(TASK DETAILS) Could you count the lines in the listing that include the word "قدرت"? Give only the number.

[[ EXTRACTED INFORMATION open ]]

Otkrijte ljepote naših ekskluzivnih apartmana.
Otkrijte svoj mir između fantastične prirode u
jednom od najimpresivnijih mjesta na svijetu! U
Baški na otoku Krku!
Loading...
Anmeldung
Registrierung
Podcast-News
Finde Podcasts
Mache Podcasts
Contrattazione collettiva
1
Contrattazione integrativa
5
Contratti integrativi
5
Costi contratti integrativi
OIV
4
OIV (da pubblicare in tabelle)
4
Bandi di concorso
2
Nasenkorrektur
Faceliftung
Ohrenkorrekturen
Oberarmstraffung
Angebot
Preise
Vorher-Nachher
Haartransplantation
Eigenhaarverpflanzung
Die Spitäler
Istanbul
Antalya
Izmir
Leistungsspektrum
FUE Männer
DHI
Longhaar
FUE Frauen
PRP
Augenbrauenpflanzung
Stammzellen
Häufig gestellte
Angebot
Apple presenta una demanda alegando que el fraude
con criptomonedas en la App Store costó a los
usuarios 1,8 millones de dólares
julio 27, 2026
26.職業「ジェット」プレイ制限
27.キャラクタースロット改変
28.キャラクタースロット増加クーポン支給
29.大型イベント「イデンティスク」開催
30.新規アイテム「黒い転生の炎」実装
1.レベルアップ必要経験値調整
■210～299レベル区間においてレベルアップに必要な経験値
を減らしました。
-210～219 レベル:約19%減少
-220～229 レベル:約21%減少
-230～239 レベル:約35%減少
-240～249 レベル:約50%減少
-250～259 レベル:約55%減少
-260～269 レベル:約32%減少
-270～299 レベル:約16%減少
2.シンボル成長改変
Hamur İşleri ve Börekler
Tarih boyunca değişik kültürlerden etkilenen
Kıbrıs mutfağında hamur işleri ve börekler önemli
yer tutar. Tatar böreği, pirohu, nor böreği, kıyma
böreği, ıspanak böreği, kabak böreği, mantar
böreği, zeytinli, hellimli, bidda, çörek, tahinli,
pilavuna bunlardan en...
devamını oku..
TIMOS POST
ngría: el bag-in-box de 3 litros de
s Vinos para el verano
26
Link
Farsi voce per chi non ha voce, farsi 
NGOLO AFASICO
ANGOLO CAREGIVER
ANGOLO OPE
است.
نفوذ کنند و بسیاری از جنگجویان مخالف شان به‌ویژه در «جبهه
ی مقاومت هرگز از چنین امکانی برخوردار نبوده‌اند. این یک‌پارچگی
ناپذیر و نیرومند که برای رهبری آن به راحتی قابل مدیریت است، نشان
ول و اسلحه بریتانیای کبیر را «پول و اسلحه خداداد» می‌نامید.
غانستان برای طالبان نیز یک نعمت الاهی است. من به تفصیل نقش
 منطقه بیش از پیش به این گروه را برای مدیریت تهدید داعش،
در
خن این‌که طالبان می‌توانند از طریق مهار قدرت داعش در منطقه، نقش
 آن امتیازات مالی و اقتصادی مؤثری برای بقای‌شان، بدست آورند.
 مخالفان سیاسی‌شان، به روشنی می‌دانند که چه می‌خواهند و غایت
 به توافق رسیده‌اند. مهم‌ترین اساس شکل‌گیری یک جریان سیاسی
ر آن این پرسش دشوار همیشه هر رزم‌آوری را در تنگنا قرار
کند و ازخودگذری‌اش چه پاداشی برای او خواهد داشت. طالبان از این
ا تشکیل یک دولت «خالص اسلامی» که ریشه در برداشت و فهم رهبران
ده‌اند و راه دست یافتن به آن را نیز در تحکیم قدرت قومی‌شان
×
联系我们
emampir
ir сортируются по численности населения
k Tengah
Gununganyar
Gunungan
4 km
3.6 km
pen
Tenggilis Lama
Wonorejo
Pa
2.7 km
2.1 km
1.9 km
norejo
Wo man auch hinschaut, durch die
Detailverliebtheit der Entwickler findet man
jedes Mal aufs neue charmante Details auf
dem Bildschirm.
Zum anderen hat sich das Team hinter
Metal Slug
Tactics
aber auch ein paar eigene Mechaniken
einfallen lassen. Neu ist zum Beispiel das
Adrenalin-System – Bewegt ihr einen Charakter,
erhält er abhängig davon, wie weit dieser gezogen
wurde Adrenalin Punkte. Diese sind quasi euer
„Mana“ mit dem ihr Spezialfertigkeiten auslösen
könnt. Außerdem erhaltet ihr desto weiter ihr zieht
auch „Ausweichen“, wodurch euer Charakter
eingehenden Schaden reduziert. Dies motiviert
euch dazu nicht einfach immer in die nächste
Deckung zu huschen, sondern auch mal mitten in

[[ EXTRACTED INFORMATION closed ]]

(RESPONSE FOR THIS EXERCISE) 2